305.0033 Sales of Newspapers on Reservation. Sales of newspapers on a reservation are exempt from sales tax when delivery is to an Indian. Sales on a reservation to a non-Indian are subject to sales tax. 12/20/91.
305.0035 Sales to Non-Indians on Reservation. Indian retailers selling tangible personal property on their reservations to non-Indians are required to register with the Board and collect and remit use tax on such sales. 7/8/76. (Am. 2004–2).
(Note: Regulation 1616(d)(3)(A)2. was amended effective March 6, 2003, to exempt Indian retailers selling meals, food and beverages at eating and drinking establishments from the obligation to collect use tax when the meals, food or beverages are sold for consumption on an Indian reservation.)

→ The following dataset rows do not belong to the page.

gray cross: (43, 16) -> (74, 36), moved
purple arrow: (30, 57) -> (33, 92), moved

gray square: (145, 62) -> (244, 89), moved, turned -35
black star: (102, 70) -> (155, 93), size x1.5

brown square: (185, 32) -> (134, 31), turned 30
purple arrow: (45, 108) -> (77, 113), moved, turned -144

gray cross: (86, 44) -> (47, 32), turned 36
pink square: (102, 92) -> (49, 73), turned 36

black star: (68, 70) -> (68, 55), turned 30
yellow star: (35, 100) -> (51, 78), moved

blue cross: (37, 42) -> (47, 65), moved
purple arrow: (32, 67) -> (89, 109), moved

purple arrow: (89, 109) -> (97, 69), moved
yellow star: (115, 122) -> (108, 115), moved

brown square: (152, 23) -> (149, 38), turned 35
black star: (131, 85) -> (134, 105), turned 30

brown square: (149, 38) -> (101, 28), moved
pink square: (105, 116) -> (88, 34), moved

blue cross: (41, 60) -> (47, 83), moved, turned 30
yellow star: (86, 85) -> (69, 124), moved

305.0060 Traders on Reservations. As a result of the decision of the United States Supreme Court in Warren Trading Post v. Arizona Tax Commission, 380 U.S. 685 (1965), sales tax does not apply to sales by federally licensed Indian traders trading with Indians on reservations. After noting that Congress and the Commissioner of Indian Affairs have prescribed comprehensive statutes and regulations governing Indian traders, the court says:
"We think the assessment and collection of this tax would to a substantial extent frustrate the evident congressional purpose of ensuring that no burden shall be imposed upon Indian traders for trading with Indians on reservations except as authorized by Acts of Congress or by valid regulations promulgated under those Acts. This state tax on gross income would put financial burdens on appellant or the Indians with whom it deals in addition to those Congress or the tribes have prescribed, and could thereby disturb and disarrange the statutory plan Congress set up in order to protect Indians against prices deemed unfair or unreasonable by the Indian Commissioner. And since federal legislation has left the state with no duties or responsibilities respecting the reservation Indians, we cannot believe that Congress intended to leave to the state the privilege of levying this tax. Insofar as they are applied to this federally licensed Indian trader with respect to sales made to reservation Indians on the reservation, these state laws imposing taxes cannot stand." 1/17/67.

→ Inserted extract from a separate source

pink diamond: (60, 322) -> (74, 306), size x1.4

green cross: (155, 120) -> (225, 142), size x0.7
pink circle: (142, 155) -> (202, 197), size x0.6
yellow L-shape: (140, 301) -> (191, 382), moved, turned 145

305.0100 Tribal Tax. A tribal tax is similar to a business license tax imposed by a municipality. These taxes are considered one of the costs of doing business and may not be deducted from gross receipts. 6/13/96.
305.0300 Use Tax Collection Responsibility. When an Indian tribe sells tangible personal property on the reservation to non-Indians or to Indians who do not reside on the reservation, the tribe is required to register with the Board and to collect use tax from the purchasers. This is true even if the tribe manufactures the property on the reservation. 11/15/94. (Am. 2004–2).

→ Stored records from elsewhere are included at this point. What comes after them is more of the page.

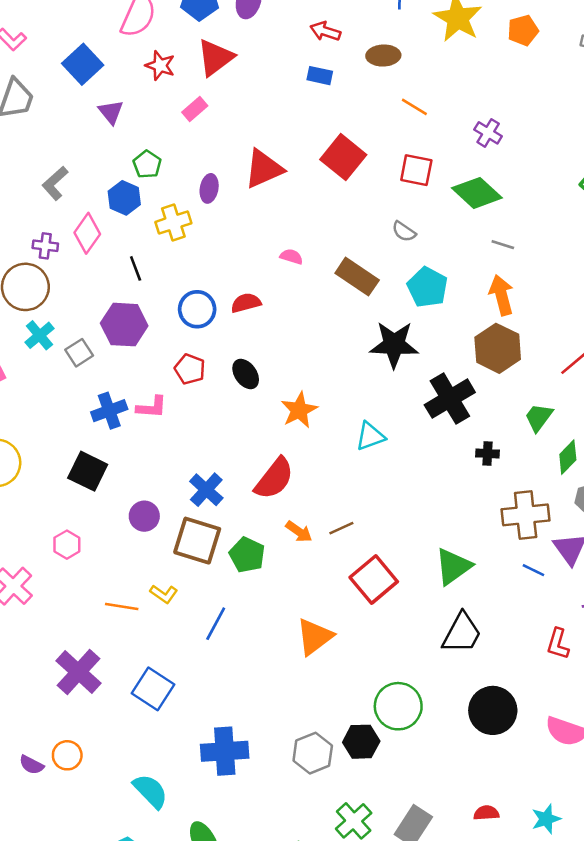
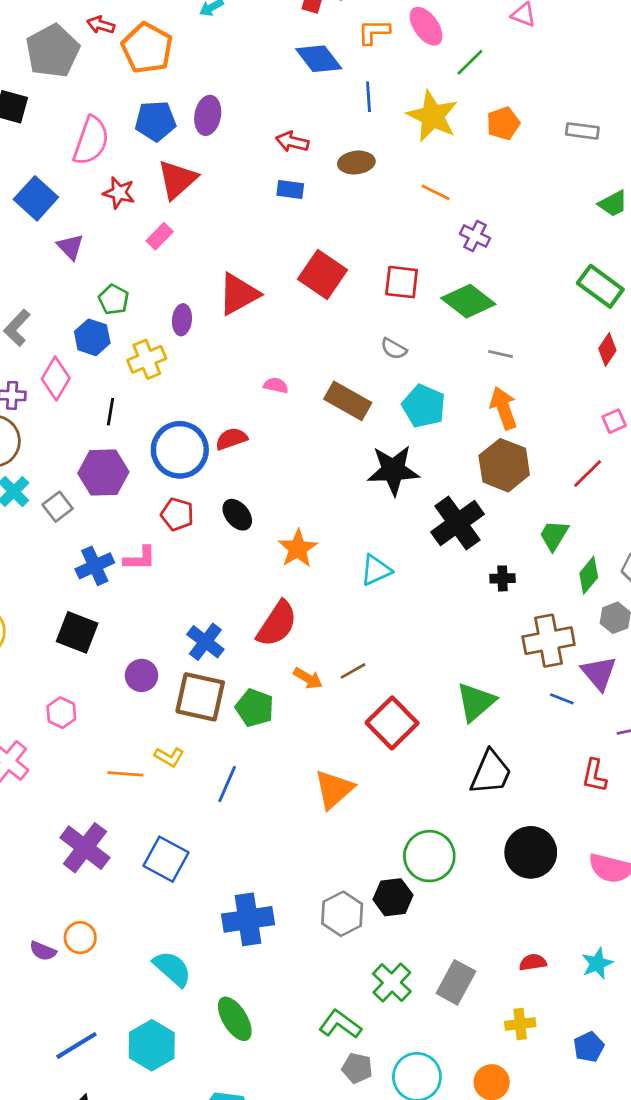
orange line: (414, 107) -> (436, 192), moved
black line: (136, 268) -> (110, 412), turned 35
blue circle: (197, 309) -> (180, 450), size x1.4

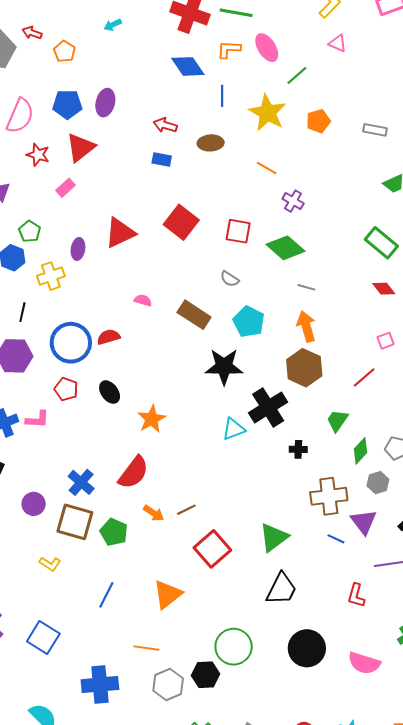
orange pentagon: (147, 48) -> (64, 51), size x0.6
red diamond: (607, 350) -> (384, 289), turned -75
cyan triangle: (376, 570) -> (234, 429), moved
orange line: (125, 774) -> (146, 648), moved
blue line: (227, 784) -> (106, 595), moved

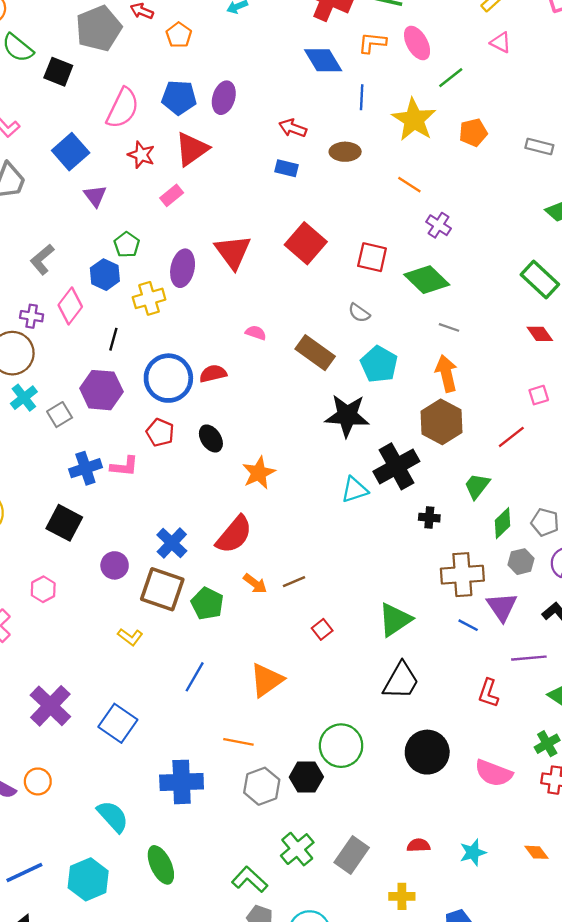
red triangle: (120, 233) -> (233, 252), turned -44
purple ellipse: (78, 249) -> (183, 268), size x1.4
red square: (212, 549) -> (322, 629), size x0.5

(Note: Regulation 1616(d)(3)(A)2. was amended effective March 6, 2003, to exempt Indian retailers selling meals, food and beverages at eating and drinking establishments from the obligation to collect use tax when the meals, food or beverages are sold for consumption on an Indian reservation.)
305.0360 Use Tax—Exemption. Regulation 1616 sets forth the conditions under which the use of property, including vehicles, vessels, and aircraft, purchased by an Indian from an off reservation retailer and delivered to the purchaser on the reservation is exempt from use tax. The test for "use" is a "principal use" test covering the first 12 months following delivery. Thus, if a vehicle is used on the reservation more than it is used off the reservation during that first 12-month period, the principal use is considered to be on the reservation. When not in functional use, the vehicle would be "garaged" (stored or used) on the reservation. 6/2/89.